During the election, he was endorsed by Chicago Federation of Labor, Service Employees International Union, Local 73, Chicago Firefighters Union, Local 2, LIUNA, Local 225, the Italian American Political Coalition and the Hispanic Illinois State Law Enforcement Association (HISLEA). Additionally, he received endorsements from numerous other officials in the district including U.S. Representative Dan Lipinski State Senators Don Harmon, Tony Munoz, and Martin Sandoval, State Representatives Elizabeth Hernandez, Karen Yarbrough, and Michael Zalewski, President of the Metropolitan Water Reclamation District Terrence J. O'Brien and twelve local mayors. On Election Day, he defeated incumbent Tony Peraica with 50% of the vote to Peraica's 43%.

As a member of the Cook County Board of Commissioners he served as the Chair Homeland Security & Emergency Management Committee and Vice Chair of the Veterans Committee. His other committee assignments were Capital Improvements, Finance - Litigation, Finance - Pension, Finance - Tax Delinquency, Finance - Workers' Compensation, Law Enforcement and Workforce, Job Development & Training Development.
Like all commissioners, he was a member of the board for the Forest Preserve District of Cook County which is responsible for the management of 68,000 acres of forest preserves and is the chairman of that board's Zoological Committee.
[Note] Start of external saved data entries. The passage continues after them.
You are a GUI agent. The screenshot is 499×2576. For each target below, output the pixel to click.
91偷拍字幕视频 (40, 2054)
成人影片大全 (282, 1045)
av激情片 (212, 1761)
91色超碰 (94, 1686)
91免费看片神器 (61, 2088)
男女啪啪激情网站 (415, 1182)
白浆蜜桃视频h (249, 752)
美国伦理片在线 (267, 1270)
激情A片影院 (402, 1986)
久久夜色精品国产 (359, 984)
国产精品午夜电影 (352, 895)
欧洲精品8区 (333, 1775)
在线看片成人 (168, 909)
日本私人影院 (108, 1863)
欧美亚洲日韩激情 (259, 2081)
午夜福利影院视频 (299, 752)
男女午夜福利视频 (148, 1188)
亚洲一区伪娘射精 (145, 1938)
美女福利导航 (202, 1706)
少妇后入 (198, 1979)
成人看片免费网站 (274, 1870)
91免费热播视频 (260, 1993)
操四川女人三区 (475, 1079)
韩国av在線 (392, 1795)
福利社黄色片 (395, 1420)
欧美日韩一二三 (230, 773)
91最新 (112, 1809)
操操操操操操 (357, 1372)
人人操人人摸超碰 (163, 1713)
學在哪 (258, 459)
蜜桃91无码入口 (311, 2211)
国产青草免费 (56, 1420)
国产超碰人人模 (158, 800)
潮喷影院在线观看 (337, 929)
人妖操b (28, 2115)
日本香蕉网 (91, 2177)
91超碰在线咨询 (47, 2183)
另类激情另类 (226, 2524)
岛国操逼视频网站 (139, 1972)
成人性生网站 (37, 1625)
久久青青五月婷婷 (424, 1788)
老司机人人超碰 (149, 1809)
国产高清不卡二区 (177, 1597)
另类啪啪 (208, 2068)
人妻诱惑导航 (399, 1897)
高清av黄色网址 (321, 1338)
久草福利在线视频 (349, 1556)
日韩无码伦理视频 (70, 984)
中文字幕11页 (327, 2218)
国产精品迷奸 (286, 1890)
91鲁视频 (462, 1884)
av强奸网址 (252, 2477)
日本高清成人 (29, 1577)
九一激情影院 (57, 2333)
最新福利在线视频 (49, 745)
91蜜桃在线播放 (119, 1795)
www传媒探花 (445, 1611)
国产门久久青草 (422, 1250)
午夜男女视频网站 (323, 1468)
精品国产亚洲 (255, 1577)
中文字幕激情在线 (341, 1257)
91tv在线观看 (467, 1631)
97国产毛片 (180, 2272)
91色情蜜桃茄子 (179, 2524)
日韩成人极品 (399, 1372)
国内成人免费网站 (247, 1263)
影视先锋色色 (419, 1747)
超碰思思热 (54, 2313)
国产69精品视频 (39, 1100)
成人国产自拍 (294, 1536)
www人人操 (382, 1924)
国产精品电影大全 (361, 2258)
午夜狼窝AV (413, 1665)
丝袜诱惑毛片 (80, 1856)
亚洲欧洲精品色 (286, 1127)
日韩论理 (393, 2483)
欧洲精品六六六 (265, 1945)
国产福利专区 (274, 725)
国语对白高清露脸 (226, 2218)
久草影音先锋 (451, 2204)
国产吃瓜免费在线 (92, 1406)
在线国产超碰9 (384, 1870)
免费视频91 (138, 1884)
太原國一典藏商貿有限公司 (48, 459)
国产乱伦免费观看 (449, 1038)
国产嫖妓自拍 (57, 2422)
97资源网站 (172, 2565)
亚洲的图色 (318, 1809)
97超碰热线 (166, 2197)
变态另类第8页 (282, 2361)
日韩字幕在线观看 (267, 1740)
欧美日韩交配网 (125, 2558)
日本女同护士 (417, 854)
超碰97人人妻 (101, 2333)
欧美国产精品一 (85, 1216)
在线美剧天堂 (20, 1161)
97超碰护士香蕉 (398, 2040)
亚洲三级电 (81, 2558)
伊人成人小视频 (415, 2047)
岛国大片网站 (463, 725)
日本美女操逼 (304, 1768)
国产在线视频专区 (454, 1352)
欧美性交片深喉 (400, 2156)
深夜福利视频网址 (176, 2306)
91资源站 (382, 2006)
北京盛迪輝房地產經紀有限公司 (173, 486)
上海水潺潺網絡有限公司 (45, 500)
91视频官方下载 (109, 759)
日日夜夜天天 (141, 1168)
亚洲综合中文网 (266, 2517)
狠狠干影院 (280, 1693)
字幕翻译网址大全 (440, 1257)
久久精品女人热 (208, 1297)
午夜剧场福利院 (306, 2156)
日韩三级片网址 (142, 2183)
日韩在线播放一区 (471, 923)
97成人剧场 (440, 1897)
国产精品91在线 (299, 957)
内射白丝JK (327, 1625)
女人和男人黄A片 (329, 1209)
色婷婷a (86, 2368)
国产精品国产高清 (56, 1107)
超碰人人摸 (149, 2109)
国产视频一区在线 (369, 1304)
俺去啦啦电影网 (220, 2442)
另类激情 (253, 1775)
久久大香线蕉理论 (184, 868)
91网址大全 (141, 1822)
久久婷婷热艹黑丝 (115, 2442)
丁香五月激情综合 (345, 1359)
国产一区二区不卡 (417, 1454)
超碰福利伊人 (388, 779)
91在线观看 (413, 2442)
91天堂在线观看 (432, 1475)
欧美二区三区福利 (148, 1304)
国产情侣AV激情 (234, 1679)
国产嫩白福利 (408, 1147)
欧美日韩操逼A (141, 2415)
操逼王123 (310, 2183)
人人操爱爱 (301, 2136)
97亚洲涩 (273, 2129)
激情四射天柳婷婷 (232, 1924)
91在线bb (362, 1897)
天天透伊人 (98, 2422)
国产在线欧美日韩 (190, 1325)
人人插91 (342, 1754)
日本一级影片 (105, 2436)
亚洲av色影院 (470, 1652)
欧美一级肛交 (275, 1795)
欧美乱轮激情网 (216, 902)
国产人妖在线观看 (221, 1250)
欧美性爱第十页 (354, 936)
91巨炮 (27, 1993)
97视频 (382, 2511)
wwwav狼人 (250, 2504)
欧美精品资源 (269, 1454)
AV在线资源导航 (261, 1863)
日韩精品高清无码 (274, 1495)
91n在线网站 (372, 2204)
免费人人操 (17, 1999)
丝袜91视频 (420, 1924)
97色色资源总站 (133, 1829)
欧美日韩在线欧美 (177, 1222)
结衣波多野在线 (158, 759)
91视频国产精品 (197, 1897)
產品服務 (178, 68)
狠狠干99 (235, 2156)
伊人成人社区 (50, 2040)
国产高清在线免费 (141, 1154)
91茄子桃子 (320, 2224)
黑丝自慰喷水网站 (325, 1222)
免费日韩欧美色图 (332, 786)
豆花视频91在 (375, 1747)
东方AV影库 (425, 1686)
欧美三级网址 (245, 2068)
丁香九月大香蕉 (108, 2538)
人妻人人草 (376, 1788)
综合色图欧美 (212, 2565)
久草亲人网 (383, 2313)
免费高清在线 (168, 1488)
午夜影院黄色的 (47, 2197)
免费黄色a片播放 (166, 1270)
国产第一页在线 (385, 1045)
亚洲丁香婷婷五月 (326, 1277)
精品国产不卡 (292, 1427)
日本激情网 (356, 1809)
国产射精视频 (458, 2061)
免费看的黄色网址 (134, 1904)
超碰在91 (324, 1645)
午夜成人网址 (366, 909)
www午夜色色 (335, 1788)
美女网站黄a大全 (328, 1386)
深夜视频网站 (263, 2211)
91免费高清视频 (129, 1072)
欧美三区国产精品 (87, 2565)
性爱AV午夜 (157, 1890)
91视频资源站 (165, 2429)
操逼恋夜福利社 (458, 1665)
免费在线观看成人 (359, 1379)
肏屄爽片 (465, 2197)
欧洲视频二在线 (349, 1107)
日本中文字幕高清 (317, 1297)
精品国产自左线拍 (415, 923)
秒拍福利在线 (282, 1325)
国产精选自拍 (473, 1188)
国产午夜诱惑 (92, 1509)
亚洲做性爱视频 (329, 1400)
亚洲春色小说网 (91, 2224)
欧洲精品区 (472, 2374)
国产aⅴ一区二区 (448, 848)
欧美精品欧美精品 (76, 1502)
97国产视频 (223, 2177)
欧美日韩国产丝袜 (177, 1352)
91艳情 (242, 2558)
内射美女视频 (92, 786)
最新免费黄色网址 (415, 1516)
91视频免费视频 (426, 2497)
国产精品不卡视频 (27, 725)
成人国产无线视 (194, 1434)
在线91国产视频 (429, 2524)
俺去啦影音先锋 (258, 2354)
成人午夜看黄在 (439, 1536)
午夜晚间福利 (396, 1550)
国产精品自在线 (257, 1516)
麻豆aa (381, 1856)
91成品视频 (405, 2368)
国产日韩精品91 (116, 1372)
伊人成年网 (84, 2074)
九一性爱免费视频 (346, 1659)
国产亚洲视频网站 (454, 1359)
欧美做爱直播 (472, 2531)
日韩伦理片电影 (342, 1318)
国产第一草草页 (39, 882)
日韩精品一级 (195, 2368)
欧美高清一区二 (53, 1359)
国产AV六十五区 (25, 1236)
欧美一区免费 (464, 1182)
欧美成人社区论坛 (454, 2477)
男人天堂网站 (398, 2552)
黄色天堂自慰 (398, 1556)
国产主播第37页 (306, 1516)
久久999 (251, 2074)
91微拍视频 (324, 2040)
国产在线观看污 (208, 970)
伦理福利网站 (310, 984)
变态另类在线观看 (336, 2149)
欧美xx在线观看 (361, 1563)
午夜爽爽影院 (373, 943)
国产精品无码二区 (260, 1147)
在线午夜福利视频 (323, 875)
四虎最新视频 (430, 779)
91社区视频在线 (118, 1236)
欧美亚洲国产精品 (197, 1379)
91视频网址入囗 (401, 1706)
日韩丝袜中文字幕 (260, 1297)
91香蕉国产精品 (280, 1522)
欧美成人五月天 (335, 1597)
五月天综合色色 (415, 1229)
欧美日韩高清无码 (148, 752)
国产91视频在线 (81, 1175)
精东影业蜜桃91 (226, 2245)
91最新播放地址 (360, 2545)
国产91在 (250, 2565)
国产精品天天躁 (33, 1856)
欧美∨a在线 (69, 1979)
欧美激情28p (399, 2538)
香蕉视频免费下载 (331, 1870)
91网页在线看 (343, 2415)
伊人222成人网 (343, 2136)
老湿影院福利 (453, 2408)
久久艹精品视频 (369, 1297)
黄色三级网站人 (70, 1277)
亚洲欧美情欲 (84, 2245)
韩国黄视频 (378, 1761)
On March 6, 2020, Tobolski turned in his resignation from his Cook County Commissioner role, effective at the end of the month, amid a federal probe. Local Democratic Committeepersons appointed Frank Aguilar, a former Republican member of the Illinois House of Representatives from Cicero to succeed Tobolski.

==Convictions==
In 2020, Tobolski pled guilty to extortion conspiracy, related to the extortion of a local restaurant owner and filing a false tax return, but also agreed to cooperate with the government and would not be sentenced.

In August 2025, Tobolski was convicted of bribery and extortion and sentenced to four years in prison, with his jail time at this point in time set to begin in January 2026, due to his health issues. However, he would die before he could serve this prison sentence.

==Death==

Tobloski died following a short illness on November 9, 2025, at the age of 61.